President Trump is set to nominate Federal Reserve Governor Jerome Powell on Thursday to lead the world’s most influential central bank, according to two senior administration officials.
A Fed governor since 2012 and former Treasury official under the George H.W. Bush administration, Powell will replace current Fed Chair Janet Yellen. Yellen was nominated in 2013 by President Obama. Her term as the central bank’s first female leader expires in February.
Should Trump nominate Powell, it will be the first time in four decades that a new president hasn’t asked the current Fed chair to stay on for a second term.
Powell was among five candidates considered for the job. Also on the president’s short list: former Fed governor Kevin Warsh, Stanford University economist John Taylor, the president’s top economic adviser, Gary Cohn and Yellen.
The position of Fed chair requires Senate confirmation. Republicans currently hold the majority and would be able to confirm Powell without any Democratic support, if necessary.
At 64, Powell has been Yellen’s ally on monetary policy, while also calling for easing some of the regulations on banks put in place after the 2008 financial crisis.
Unlike almost all of his predecessors in the position, Powell is not an economist by training. Instead, he was a lawyer and former partner at private-equity firm, Carlyle Group.
Two immediate challenges face Powell once he is confirmed in the role: How quickly to raise interest rates and how to continue to safely unwind the Fed’s hefty balance sheet.
It’s the job of central bankers to shift policy levers, nudging interest rates higher or lower, to boost jobs and keep prices, or inflation, at the optimal level.
What’s made their job trickier is that inflation is signaling the Fed should not increase rates.

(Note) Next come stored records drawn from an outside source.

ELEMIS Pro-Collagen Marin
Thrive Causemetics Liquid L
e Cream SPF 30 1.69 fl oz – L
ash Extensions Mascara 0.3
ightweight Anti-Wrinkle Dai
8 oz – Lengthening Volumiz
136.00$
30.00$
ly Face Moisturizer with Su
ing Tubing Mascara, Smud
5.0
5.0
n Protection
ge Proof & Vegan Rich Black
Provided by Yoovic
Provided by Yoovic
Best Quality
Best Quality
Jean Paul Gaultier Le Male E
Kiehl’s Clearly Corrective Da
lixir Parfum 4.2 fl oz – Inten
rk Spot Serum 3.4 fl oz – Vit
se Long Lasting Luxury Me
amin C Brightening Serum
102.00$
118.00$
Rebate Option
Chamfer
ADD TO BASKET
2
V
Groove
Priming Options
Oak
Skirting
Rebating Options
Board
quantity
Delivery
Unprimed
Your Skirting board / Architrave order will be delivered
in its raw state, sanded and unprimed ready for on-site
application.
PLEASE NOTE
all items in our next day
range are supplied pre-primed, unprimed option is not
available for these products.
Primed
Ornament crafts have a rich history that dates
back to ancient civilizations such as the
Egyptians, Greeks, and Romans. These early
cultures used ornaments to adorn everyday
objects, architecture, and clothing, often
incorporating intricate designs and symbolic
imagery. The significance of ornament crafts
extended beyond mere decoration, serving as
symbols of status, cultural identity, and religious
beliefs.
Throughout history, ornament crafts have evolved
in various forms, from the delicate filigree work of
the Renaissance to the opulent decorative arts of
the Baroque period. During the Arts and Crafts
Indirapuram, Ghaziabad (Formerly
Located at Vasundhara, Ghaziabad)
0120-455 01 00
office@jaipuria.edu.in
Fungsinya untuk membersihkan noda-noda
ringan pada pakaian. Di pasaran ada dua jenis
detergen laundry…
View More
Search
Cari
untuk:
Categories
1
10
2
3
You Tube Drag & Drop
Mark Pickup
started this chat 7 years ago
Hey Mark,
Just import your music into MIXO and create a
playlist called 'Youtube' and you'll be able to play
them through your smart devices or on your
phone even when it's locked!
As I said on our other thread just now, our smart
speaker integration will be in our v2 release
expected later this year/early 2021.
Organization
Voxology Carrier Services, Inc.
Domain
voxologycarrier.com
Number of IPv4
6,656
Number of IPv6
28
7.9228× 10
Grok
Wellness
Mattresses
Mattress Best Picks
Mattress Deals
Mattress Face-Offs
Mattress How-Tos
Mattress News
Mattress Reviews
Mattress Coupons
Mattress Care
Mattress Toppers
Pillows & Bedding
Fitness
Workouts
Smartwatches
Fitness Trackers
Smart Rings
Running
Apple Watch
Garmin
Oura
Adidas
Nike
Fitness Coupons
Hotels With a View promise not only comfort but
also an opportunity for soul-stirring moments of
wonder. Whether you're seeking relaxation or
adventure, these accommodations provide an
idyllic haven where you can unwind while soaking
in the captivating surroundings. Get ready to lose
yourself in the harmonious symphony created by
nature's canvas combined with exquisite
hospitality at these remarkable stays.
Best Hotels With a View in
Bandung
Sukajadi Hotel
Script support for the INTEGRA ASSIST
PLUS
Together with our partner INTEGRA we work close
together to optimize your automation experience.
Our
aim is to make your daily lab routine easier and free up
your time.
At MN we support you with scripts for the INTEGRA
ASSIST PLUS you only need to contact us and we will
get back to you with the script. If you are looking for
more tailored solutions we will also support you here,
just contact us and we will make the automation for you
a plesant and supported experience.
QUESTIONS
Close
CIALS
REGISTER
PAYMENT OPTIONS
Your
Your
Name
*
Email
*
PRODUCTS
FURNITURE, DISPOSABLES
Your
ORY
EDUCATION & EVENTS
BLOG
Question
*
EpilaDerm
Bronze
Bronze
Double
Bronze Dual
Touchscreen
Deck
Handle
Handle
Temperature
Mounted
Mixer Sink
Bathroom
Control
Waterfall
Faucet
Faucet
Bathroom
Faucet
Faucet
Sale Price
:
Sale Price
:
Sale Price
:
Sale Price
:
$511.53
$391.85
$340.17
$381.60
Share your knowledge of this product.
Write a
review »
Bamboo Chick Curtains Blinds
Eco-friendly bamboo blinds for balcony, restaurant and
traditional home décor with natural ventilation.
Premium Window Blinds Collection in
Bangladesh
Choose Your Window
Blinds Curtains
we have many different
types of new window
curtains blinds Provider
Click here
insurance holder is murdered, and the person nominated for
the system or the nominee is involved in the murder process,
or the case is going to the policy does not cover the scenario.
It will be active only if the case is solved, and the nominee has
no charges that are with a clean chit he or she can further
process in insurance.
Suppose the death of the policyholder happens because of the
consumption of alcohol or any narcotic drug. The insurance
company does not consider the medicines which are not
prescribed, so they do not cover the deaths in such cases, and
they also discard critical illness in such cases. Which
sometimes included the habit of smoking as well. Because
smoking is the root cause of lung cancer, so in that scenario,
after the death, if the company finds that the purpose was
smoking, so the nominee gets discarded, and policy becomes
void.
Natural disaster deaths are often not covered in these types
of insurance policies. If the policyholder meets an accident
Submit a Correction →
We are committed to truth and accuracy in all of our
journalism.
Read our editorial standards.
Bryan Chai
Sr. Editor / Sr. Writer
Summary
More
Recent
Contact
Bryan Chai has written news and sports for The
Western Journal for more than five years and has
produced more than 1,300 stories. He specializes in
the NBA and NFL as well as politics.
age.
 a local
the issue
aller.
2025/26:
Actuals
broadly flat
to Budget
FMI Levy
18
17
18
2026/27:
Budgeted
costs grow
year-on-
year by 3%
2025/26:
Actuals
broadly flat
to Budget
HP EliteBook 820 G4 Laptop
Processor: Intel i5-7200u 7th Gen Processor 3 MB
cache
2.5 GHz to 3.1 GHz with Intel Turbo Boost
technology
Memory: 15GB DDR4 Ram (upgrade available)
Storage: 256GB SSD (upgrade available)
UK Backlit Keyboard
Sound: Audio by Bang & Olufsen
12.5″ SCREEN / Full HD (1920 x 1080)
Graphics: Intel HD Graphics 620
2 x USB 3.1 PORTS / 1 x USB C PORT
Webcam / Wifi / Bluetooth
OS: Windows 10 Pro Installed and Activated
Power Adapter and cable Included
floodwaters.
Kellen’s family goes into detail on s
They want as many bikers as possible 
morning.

But economic growth and a low unemployment rate of 4.2% are saying it should.
Powell has been supportive of Yellen’s plan to gradually raise interest rates, if there are continued signs of improvement in the economy.
“The economy is as close to our assigned goals as it has been for many years,” said Powell in a June speech at the Economic Club of New York. “Risks to the forecast now seem more balanced than they have been for a some time.”
Powell will also have to oversee how the central bank continues to shed some of the $4.5 trillion in investments it made in order to prop up the economy after the financial crisis. The Fed began the process of unwinding almost a decade’s worth of stimulus investments in September.
For years, the central bank piled up purchases of Treasury and mortgage-backed securities, a strategy intended to stimulate the economy by reducing borrowing costs for everyone. At the time, it also reduced its benchmark interest rate to zero, and only began raising it in December 2015, seven years after the crisis.
Powell voted in favor of winding down the Fed’s balance sheet. And like Yellen, he’s left the door open for a new round of asset purchases in the event of another crisis.
In April, the Fed tapped Powell to serve as the new point man overseeing how Wall Street banks are regulated after Daniel Tarullo, the central bank’s regulatory czar stepped down. Tarullo held the position for the past eight years.
In this role, the Fed governor has sided with the Trump administration on easing some of the regulatory burdens on banks. He’s specifically suggested relaxing the so-called Volcker Rule, which bars banks from taking risky bets with taxpayer money.